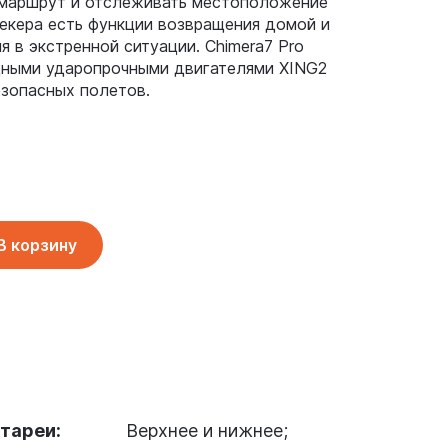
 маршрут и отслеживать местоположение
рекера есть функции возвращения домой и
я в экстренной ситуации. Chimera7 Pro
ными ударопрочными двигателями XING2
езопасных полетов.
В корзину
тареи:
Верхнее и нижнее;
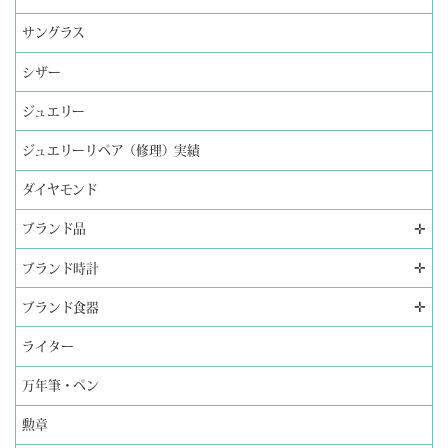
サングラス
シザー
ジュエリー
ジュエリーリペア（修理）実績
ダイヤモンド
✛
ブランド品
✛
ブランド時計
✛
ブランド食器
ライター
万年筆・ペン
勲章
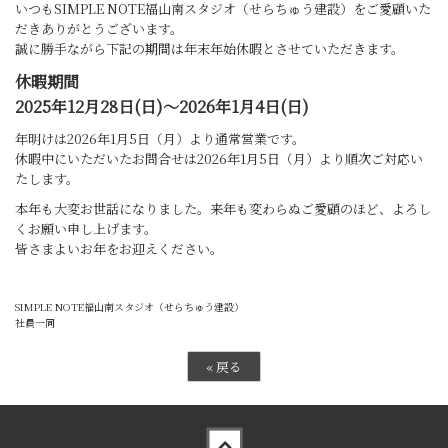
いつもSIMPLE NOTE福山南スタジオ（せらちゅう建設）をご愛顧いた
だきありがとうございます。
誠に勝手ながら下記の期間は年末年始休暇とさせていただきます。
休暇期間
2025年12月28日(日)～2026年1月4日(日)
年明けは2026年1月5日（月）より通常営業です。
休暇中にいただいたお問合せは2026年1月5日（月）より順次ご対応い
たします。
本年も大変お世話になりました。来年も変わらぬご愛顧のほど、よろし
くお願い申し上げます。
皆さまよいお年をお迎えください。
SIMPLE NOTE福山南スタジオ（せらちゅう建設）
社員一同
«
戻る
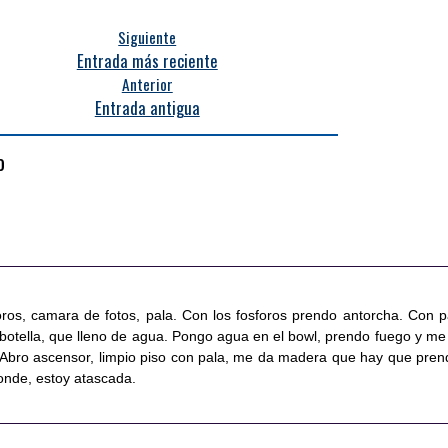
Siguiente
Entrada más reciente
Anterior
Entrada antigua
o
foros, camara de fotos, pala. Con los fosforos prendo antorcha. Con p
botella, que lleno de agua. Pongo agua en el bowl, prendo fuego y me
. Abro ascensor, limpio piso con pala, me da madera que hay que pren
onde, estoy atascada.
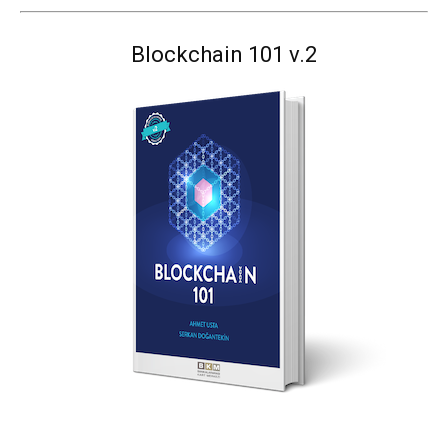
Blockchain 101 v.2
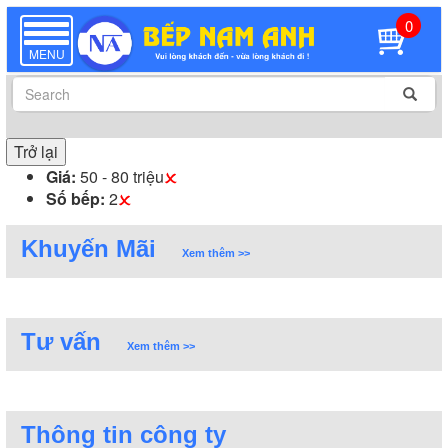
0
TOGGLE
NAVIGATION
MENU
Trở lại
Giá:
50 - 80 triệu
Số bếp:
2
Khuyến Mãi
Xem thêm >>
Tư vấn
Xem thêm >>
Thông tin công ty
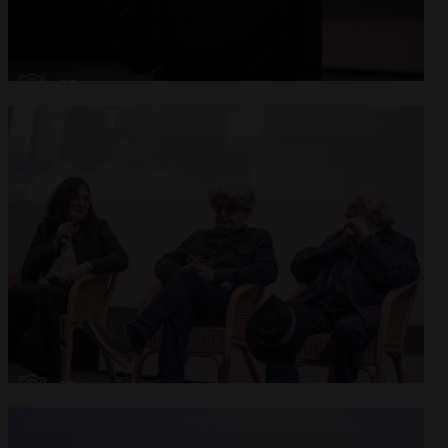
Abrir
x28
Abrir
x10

--

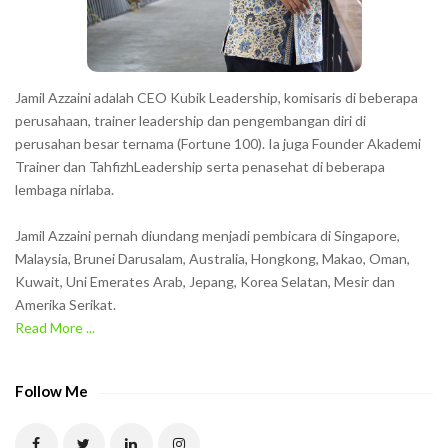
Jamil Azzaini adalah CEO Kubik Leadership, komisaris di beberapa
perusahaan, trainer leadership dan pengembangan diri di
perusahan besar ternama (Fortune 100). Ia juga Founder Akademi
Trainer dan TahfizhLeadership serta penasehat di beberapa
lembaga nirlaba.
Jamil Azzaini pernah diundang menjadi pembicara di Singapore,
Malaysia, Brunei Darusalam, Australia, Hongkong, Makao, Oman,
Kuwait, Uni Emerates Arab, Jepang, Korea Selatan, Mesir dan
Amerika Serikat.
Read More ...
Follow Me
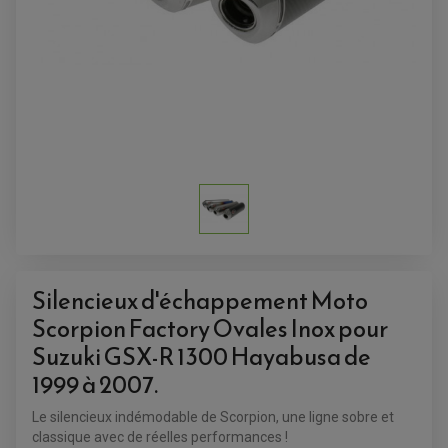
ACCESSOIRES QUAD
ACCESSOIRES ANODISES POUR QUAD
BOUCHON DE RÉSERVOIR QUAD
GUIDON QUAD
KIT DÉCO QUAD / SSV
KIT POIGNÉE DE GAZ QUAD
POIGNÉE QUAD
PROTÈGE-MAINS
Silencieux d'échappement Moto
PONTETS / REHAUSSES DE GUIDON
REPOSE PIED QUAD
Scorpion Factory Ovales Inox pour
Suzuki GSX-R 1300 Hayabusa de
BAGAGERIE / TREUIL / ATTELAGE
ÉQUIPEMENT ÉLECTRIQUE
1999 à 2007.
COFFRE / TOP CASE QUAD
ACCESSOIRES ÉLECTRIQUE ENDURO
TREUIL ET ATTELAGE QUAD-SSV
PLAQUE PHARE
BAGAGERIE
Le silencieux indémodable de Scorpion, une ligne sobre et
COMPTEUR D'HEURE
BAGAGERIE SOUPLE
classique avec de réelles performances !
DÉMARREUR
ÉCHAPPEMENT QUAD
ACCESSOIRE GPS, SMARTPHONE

■ **AIM OF THE TASK**
Word for word, restate the lines of the data above that fall between the line holding "KIT DÉCO QUAD / SSV" and the line holding "ACCESSOIRE GPS, SMARTPHONE", inclusive, and no other lines.

■ **WRITTEN ANSWER**
KIT DÉCO QUAD / SSV
KIT POIGNÉE DE GAZ QUAD
POIGNÉE QUAD
PROTÈGE-MAINS
Silencieux d'échappement Moto
PONTETS / REHAUSSES DE GUIDON
REPOSE PIED QUAD
Scorpion Factory Ovales Inox pour
Suzuki GSX-R 1300 Hayabusa de
BAGAGERIE / TREUIL / ATTELAGE
ÉQUIPEMENT ÉLECTRIQUE
1999 à 2007.
COFFRE / TOP CASE QUAD
ACCESSOIRES ÉLECTRIQUE ENDURO
TREUIL ET ATTELAGE QUAD-SSV
PLAQUE PHARE
BAGAGERIE
Le silencieux indémodable de Scorpion, une ligne sobre et
COMPTEUR D'HEURE
BAGAGERIE SOUPLE
classique avec de réelles performances !
DÉMARREUR
ÉCHAPPEMENT QUAD
ACCESSOIRE GPS, SMARTPHONE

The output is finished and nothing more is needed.